Ato de 1º de maio na Turquia acaba em confronto

Polícia turca impede a chegada de 20 mil manifestantes à Praça Taksim, em Istambul, e protesto termina em violência. Dia do Trabalho tem marchas em vários países como Alemanha, Grécia e Espanha.

A polícia turca usou gás lacrimogêneo e jatos de água para impedir que cerca de 10 mil manifestantes nesta sexta-feira (01/05) chegassem à Praça Taksim, em Istambul, nos protestos pelo Dia do Trabalho. A ação das forças de segurança no distrito de Besiktas provocou o recuo dos manifestantes, que jogaram garrafas, pedras e coquetéis molotov nos policiais.

O governo proibiu as manifestações de 1º de maio na Praça Taksim e, por ordem do presidente Recep Tayyip Erdogan, 20 mil policiais bloquearam os acessos ao local para evitar distúrbios antes das eleições legislativas na Turquia previstas para 07 de junho.

A manifestação foi convocada por sindicatos e partidos de oposição contra a diminuição dos direitos trabalhistas e medidas de austeridade econômica aplicadas pelo governo. Pelo menos 136 pessoas foram detidas, inclusive 30 membros do Partido Comunista.
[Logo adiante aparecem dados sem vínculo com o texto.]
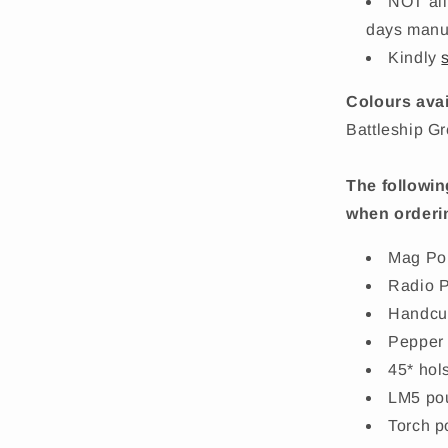
NOT all
days manuf
Kindly
Colours avai
Battleship G
The followin
when orderi
Mag Po
Radio 
Handcu
Pepper
45* hol
LM5 po
Torch p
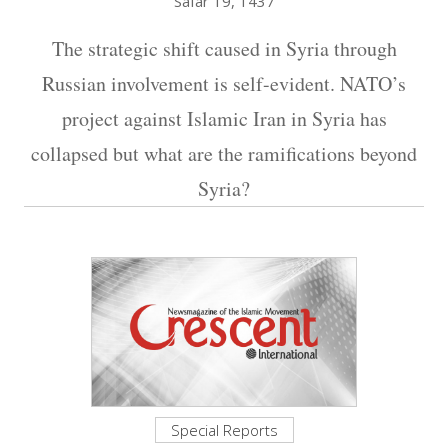
Safar 19, 1437
The strategic shift caused in Syria through
Russian involvement is self-evident. NATO’s
project against Islamic Iran in Syria has
collapsed but what are the ramifications beyond
Syria?
Special Reports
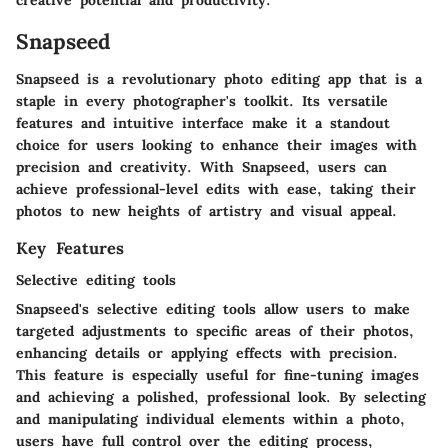
Snapseed
Snapseed is a revolutionary photo editing app that is a
staple in every photographer's toolkit. Its versatile
features and intuitive interface make it a standout
choice for users looking to enhance their images with
precision and creativity. With Snapseed, users can
achieve professional-level edits with ease, taking their
photos to new heights of artistry and visual appeal.
Key Features
Selective editing tools
Snapseed's selective editing tools allow users to make
targeted adjustments to specific areas of their photos,
enhancing details or applying effects with precision.
This feature is especially useful for fine-tuning images
and achieving a polished, professional look. By selecting
and manipulating individual elements within a photo,
users have full control over the editing process,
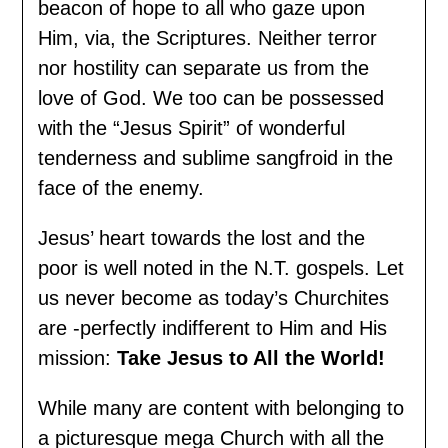
beacon of hope to all who gaze upon
Him, via, the Scriptures. Neither terror
nor hostility can separate us from the
love of God. We too can be possessed
with the “Jesus Spirit” of wonderful
tenderness and sublime sangfroid in the
face of the enemy.
Jesus’ heart towards the lost and the
poor is well noted in the N.T. gospels. Let
us never become as today’s Churchites
are -perfectly indifferent to Him and His
mission:
Take Jesus to All the World!
While many are content with belonging to
a picturesque mega Church with all the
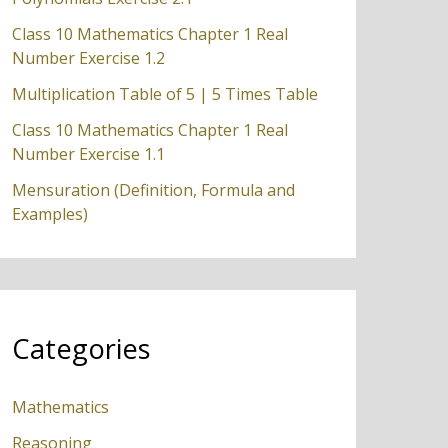
Class 10 Mathematics Chapter 1 Real
Number Exercise 1.2
Multiplication Table of 5 | 5 Times Table
Class 10 Mathematics Chapter 1 Real
Number Exercise 1.1
Mensuration (Definition, Formula and
Examples)
Categories
Mathematics
Reasoning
As ruas do centro de Istambul foram bloqueadas e as estações de metrô próximas à praça foram fechadas. As autoridades determinaram oito regiões onde protestos estavam autorizados e afirmou que proibiria a entrada de qualquer manifestante na praça, o que causou críticas da oposição e do Tribunal Europeu de Direitos Humanos.

O governo também suspendeu o serviço de balsas entre os lados europeu e asiático do país, e helicópteros privados foram proibidos de voar para facilitar o deslocamento das aeronaves da polícia. Este é o primeiro Dia do Trabalho no país desde que o Parlamento aprovou uma polêmica legislação que dá à polícia mais poderes para reprimir protestos.
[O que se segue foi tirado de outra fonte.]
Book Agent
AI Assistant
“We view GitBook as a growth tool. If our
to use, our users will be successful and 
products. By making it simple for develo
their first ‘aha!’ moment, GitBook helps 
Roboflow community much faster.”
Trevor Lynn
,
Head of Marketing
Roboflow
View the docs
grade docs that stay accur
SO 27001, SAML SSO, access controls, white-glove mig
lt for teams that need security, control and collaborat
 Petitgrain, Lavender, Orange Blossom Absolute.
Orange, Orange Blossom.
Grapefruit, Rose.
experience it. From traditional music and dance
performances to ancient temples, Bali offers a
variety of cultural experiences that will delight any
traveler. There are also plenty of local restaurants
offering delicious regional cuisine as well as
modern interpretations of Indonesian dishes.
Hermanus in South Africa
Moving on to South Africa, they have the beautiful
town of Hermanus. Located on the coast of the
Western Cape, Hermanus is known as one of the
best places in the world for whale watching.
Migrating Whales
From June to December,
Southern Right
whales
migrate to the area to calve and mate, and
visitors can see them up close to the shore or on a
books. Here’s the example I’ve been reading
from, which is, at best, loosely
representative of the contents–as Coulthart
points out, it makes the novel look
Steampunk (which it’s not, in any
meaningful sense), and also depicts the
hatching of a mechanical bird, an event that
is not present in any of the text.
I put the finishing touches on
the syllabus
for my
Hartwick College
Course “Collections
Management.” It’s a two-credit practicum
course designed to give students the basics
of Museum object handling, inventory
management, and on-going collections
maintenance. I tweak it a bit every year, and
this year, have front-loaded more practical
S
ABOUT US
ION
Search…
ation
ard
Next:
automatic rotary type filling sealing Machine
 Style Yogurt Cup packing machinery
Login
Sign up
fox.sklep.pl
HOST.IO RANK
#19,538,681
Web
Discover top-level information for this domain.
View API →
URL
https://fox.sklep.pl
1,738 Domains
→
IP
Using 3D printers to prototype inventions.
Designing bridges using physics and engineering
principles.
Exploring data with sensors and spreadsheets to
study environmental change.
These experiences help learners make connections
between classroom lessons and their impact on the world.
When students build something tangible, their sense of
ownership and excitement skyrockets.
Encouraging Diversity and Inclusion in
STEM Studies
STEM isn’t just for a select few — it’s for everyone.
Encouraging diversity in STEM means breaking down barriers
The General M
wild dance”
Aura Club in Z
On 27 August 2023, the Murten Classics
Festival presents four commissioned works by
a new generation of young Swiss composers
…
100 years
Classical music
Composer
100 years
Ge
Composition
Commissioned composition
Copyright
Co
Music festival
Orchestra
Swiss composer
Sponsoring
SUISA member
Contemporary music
A Praça Taksim foi o palco central de protestos em 2013 contra o governo do então primeiro-ministro Erdogan, após a polícia turca avançar de forma violenta contra ativistas ambientais que pretendiam evitar a ocupação de uma área verde no centro da cidade.
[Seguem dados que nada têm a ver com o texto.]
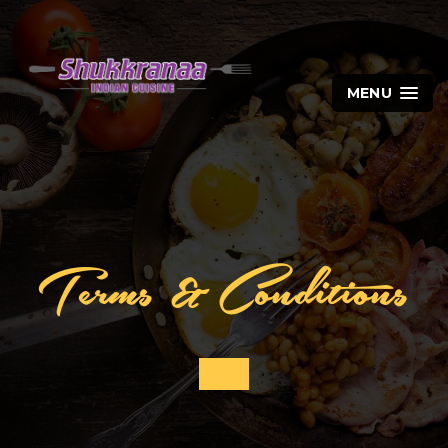
MENU
Terms & Conditions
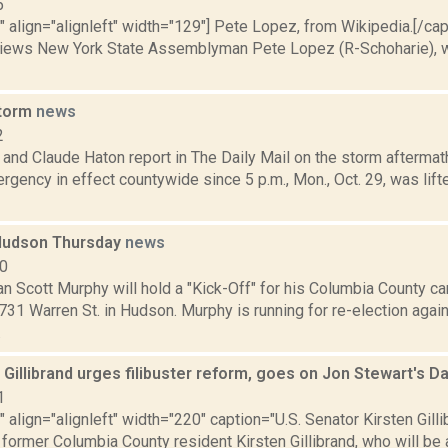
5
"" align="alignleft" width="129"] Pete Lopez, from Wikipedia.[/ca
iews New York State Assemblyman Pete Lopez (R-Schoharie), w
storm
news
2
and Claude Haton report in The Daily Mail on the storm aftermat
rgency in effect countywide since 5 p.m., Mon., Oct. 29, was lif
Hudson Thursday
news
10
 Scott Murphy will hold a "Kick-Off" for his Columbia County ca
 731 Warren St. in Hudson. Murphy is running for re-election aga
.
 Gillibrand urges filibuster reform, goes on Jon Stewart's D
1
"" align="alignleft" width="220" caption="U.S. Senator Kirsten Gilli
former Columbia County resident Kirsten Gillibrand, who will be a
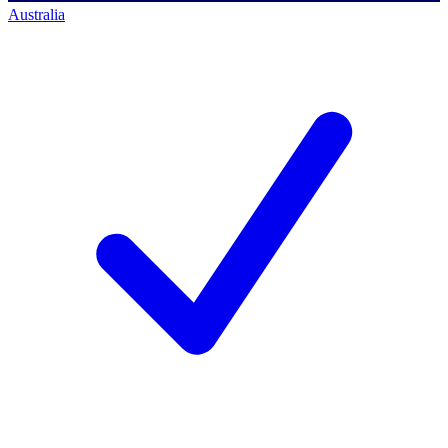
Australia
Na época, irritados com os procedimentos da polícia, dezenas de milhares de pessoas adentraram o Parque Gezi e ocuparam a vizinha Taksim por duas semanas, até serem evacuados pelas autoridades. Os tumultos provocaram a morte de pelo menos sete pessoas.

Protestos pelo mundo

Na Alemanha, extremistas de direita atacaram uma manifestação pelo Dia do Trabalho na cidade de Weimar. Quatro pessoas ficaram feridas, quando cerca de 50 neonazistas destruíram um palco onde políticos, como o prefeito de Weimar, Stefan Wolf, iriam discursar. A polícia prendeu 29 pessoas.

Na Grécia, milhares de pessoas foram ao centro da capital, Atenas, para protestar contra as medidas de austeridade impostas pela União Europeia. Na Espanha, sindicatos convocaram manifestações em várias cidades para protestar contra medidas de austeridade, desemprego elevado e redução de salários.

Na Rússia, mais de 150 mil pessoas compareceram à Praça Vermelha, no centro da capital, Moscou. No Irã, milhares de trabalhadores saíram às ruas da capital, Teerã, para exigir melhores condições de trabalho e prioridade de contratação de empresas nacionais.

Na Coreia do Sul, dezenas de milhares participaram das manifestações contra o plano de reforma do mercado de trabalho.